Un sur un million. Les gens étaient autrefois notre plus grande force
Dans ce premier article de la nouvelle série de chroniques d’experts d’Evertiq, Claus Aasholm, cadre expérimenté et stratège dans le domaine technologique, partage sa vision des tendances, des défis et des avancées qui façonnent l’industrie mondiale de l’électronique. Fort de décennies d’expérience pratique, Claus propose des réflexions percutantes et provocatrices qui vont au-delà des gros titres et des mots qui font le buzz. Préparez vous à des analyses qui connectent les points et remettent en question le statu quo.
Auteur : Claus Maasholm, Semiconductor Business Intelligence
J’ai eu la chance de faire partie de l’industrie la plus fascinante qui soit, et une chance encore plus grande de rester pertinent alors qu’elle évoluait jusqu’à dominer l’économie mondiale.
Jeune homme, j’ai fait mes armes dans divers domaines de la chaîne d’approvisionnement et dans plusieurs secteurs, y compris des fonctions en entreprise. Après de nombreuses années passées à travailler dans l’activité, il était temps de regarder un peu plus loin. Il était temps de travailler sur l’activité plutôt que dans l’activité.
Ce qui a commencé comme une recherche sur les marchés de mes employeurs s’est rapidement élargi à d’autres marchés des semi-conducteurs, puis à l’ensemble de la chaîne d’approvisionnement. Si j’avais su à quel point cela demanderait du travail, je ne me serais peut-être jamais lancé dans cette aventure. Cependant, ayant terminé la partie la plus difficile (du moins je l’espère…), je peux maintenant me consacrer à l’analyse.
Plutôt que de partir d’une opinion, je pars de données et de faits. Mes outils me permettent d’effectuer des analyses à la volée et de construire des bases solides pour une stratégie en quelques minutes, pas en quelques jours.

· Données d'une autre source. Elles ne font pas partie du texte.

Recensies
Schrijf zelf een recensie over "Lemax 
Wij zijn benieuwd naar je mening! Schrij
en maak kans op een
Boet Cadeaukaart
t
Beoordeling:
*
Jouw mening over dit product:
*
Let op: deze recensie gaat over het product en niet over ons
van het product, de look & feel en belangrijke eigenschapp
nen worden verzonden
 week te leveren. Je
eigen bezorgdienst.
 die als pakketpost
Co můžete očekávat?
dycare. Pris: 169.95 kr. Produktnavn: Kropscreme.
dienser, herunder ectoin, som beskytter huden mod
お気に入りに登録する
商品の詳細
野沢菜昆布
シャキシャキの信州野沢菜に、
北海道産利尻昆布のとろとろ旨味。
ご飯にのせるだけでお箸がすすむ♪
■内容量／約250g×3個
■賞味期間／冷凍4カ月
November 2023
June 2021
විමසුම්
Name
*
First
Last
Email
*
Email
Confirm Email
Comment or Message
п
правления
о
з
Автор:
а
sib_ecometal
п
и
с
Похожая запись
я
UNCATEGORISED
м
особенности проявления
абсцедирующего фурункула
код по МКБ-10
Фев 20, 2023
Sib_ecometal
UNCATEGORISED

Alors que l’analyse de l’industrie et des marchés est souvent menée en interne dans l’entreprise, elle est généralement confiée à des employés du bas de l’échelle dans une structure annexe, dépourvue de tout pouvoir réel. L’organisation part du principe que les personnes intelligentes gravissent naturellement les échelons, si bien que les analystes transmettent leurs idées à des « êtres supérieurs » censés savoir quoi en faire.

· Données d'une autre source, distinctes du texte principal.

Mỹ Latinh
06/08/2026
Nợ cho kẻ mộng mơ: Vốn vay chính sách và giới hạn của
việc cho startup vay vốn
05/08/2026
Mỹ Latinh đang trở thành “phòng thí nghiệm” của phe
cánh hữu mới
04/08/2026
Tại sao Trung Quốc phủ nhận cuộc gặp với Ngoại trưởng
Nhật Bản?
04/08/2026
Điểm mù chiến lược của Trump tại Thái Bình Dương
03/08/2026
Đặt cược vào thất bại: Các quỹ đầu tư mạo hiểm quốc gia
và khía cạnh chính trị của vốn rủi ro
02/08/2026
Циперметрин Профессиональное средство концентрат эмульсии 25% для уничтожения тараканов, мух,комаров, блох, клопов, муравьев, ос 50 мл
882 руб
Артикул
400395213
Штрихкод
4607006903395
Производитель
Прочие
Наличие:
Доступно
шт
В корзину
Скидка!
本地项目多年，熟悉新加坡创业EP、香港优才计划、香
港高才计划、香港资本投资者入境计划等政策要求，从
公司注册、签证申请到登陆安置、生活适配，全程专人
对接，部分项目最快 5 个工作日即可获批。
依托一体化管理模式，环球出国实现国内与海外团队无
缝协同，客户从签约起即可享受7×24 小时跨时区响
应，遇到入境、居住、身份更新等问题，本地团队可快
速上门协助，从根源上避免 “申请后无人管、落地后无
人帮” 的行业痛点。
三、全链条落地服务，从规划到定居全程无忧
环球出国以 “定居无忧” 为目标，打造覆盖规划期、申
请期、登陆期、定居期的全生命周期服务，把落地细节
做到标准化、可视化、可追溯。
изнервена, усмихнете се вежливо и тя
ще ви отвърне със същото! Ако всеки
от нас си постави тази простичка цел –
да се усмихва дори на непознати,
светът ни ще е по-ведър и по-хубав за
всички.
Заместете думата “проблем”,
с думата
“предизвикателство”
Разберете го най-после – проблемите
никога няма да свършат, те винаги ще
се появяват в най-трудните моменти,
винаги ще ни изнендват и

La réalité, c’est que la progression dans la hiérarchie est avant tout un jeu politique consistant à rejoindre le « cercle rapproché » de l’équipe dirigeante en place.
Je dis cela parce que certains des esprits les plus brillants avec lesquels j’ai travaillé passaient leur temps à analyser les données de l’entreprise tout en étant largement ignorés par le management intermédiaire et tenus à l’écart de la direction. On pourrait croire que le PDG a accès à toutes les données, mais bien souvent, les PDG évoluent dans une bulle isolée, avec uniquement des informations sélectionnées par les divisions produits et les services de l’entreprise.
Ces analystes de données possèdent des informations précieuses sur l’entreprise bien avant le PDG, et ils les acquièrent souvent très tôt. Pourtant, ils n’ont pas beaucoup de pouvoir au sein de l’entreprise, et ne sont généralement pas impressionnés par les niveaux hiérarchiques supérieurs.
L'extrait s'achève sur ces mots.